Technique and safety of magnetic anastomoses

Abstract

Aims: In the last few years many clinical studies were published examining a new technique of creating anastomoses, namely using magnets to perform different anastomoses (e.g. gastroenterostomy or bilioenterostomy). Our group examined the technical execution and safety of endoscopic gastroenteric anastomosis using magnets (EGAM) and the technique with a new potential therapeutic use of magnets for treating Zenker's diverticulum. Materials and methods: The EGAM procedures were performed with endoscopic and fluoroscopic guidance on biogenic specimen taken from slaughtered domestic pigs. Two coated rare-earth magnets (NdFeB, magnetic remanency: 1.2 Tesla, H: 5mm, D: 10mm) were introduced perorally by guide wires and duodenal probes. The first was positioned in the first jejunal loop, the second in the stomach, and finally they were matted transmurally to create EGAM. To examine the safety of magnetic anastomoses, another experiment was performed in male Whistar rats. The magnets (H: 1mm, D: 1mm) were surgically placed into the digestive tract to make gastroenteric anastomosis. The rats were monitored by fluoroscope and the anastomoses were examined histologically. Performing the experimental intervention on biogenic model to treat Zenker's diverticulum the first magnet (H: 40mm, D: 8mm) was placed into the diverticulum, the second one into the esophagus and they were matted through the septum including the cricopharyngeal muscle.
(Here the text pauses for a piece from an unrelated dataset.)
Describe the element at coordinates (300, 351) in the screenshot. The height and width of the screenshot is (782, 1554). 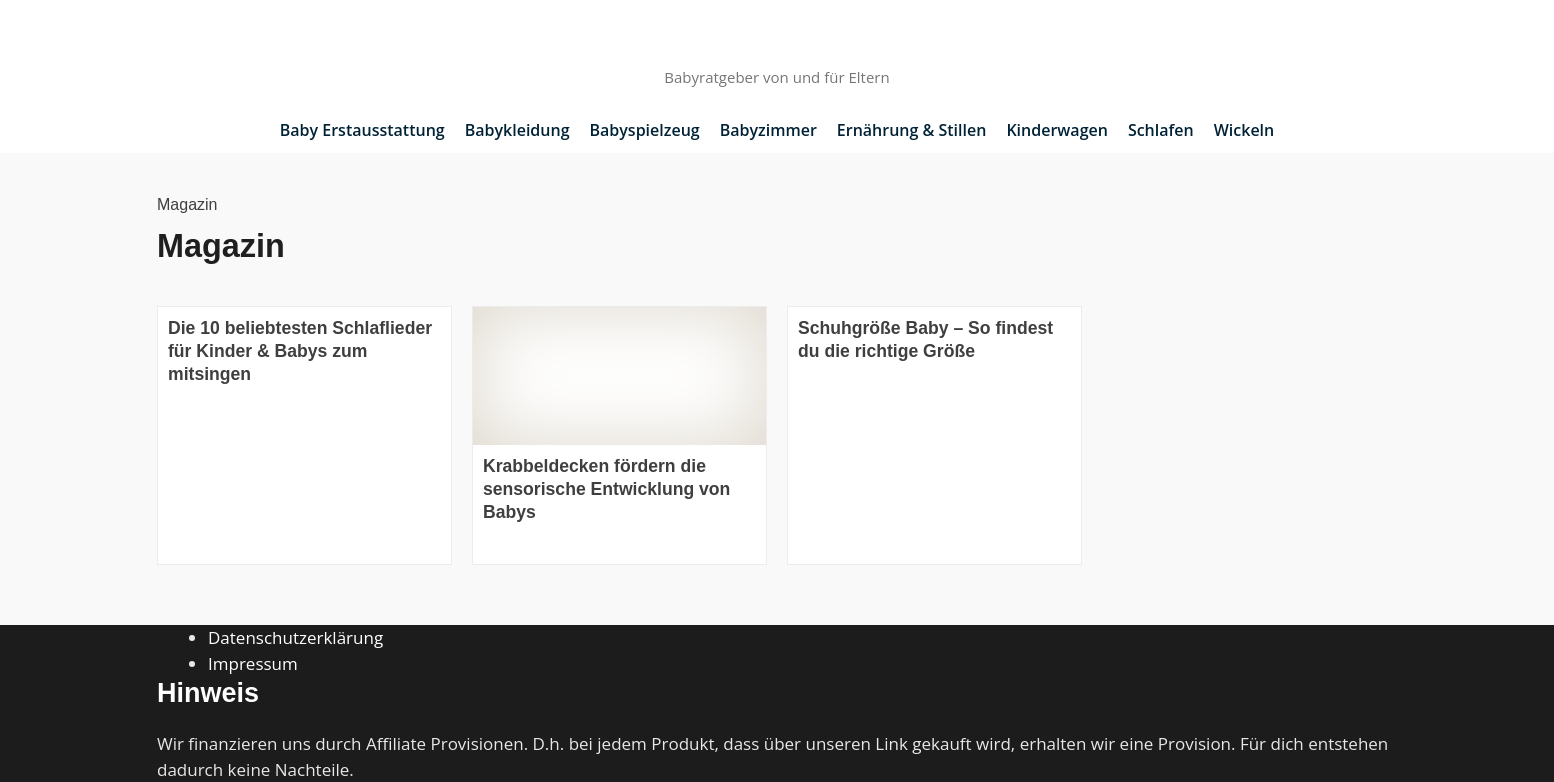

Results: The technique of making EGAM was easy and rapid to carry out. Thus these interventions probably will not need any anesthesia. The anastomoses in the rats were developed by the 7th-10th postoperative day. There was no leakage and the adhesion was wide enough, but the magnets were damaged by the gastric acid. The experiment of treating Zenker's diverticulum was performed successfully and in our opinion it could be a new indication of using magnets. Conclusions: EGAM is safe enough to create anastomosis. More animal investigations are needed to find the ideal power and shape of magnets. To protect the magnets it may be necessary to cover them with some material, e.g. silicon.